“This was a mistake,” Ciara said, as she switched lanes, maneuvering through the gridlock traffic on Beltway 8 to take the overpass to Highway 249.
It was almost 2 p.m.
Because of an overturned eighteen wheeler dumping boxes of detergent across the tollway, she was late for the ambush she’d planned to get Luke Diamond to talk to her. “Lunchtime is over. There’s no way I’m going to be able to track Luke down now. I might as well just turn around and go home.”
“Are you serious? This does not sound like the Ciara Thompson, tenacious, determined, confident news reporter that I know. When have you ever been the type to give up on anything?” Abigail’s voice filled the compartment of her Jeep Wrangler.
Ciara would give up if that meant she didn’t have to go back to Old Town Tomball and risk tripping on memories that she’d rather not deal with. Memories that were better left in the past. Why couldn’t Luke Diamond just answer his phone? She’d called the cell phone number a dozen times over the past twenty-four hours trying to pitch the story idea to him. Getting him on board for the Channel 4 Christmas News Special was her ticket to being promoted to news anchor, but she couldn’t even find the guy. Who in this day and age doesn’t have voice mail? Who wouldn’t be curious why the same unrecognized number kept calling his phone? You’d think he’d answer just to tell her to stop calling, and that would be just the sliver of an opening that she would need to convince him to be interviewed.
“I’m not giving up,” Ciara said, although her voice didn’t even sound convincing to her own ears. “Zaire insists she gave me the right number. I’ll try calling again. He’s got to pick up one of these times.”
“Or not. You’ve already called from the station, your cell phone, and my cell phone. This guy does not answer calls from unknown numbers, that’s obvious.

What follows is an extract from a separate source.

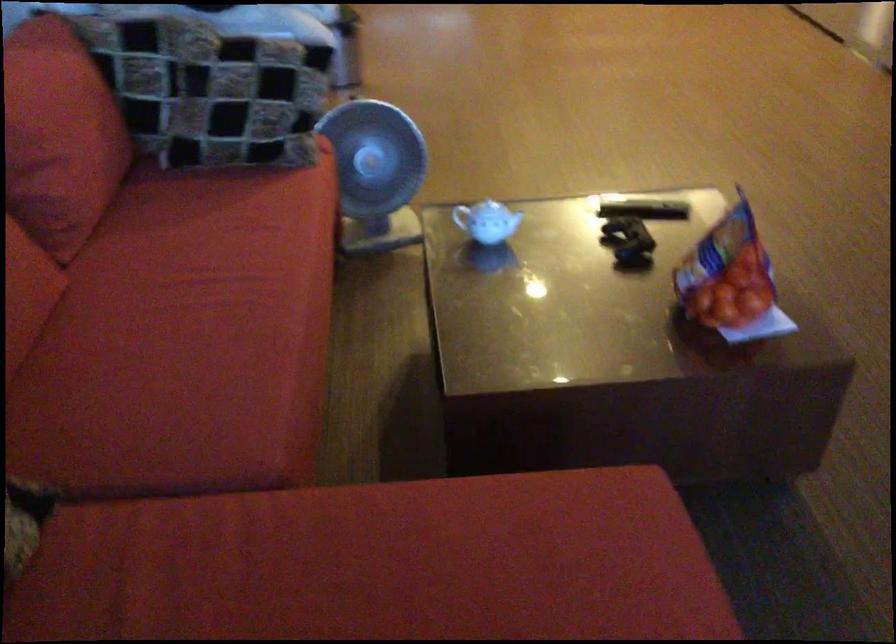 Describe the element at coordinates (192, 330) in the screenshot. This screenshot has width=896, height=644. I see `a sofa sitting surface` at that location.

He may have even blocked your number by now, which means you need a Plan B. Can’t you just drive through town and ask around? Old Town Tomball is tinier than the Galleria mall. It shouldn’t be too hard to figure out where he was headed after lunch,” Abigail said.
“No, I can’t do that,” Ciara said, shaking her head as she flipped her indicator to change lanes on 249. She could feel sweat pooling on her palms as she gripped the steering wheel. The traffic was lighter on the freeway, the flow of traffic speeding her closer and closer to her childhood home.
“Can’t? Really? Why not?” Abigail asked, a hint of annoyance in her tone. “You know what? Fine, don’t find Luke. Don’t get the news anchor job and watch your dreams being lived out by Emma or Oscar. I have to go.”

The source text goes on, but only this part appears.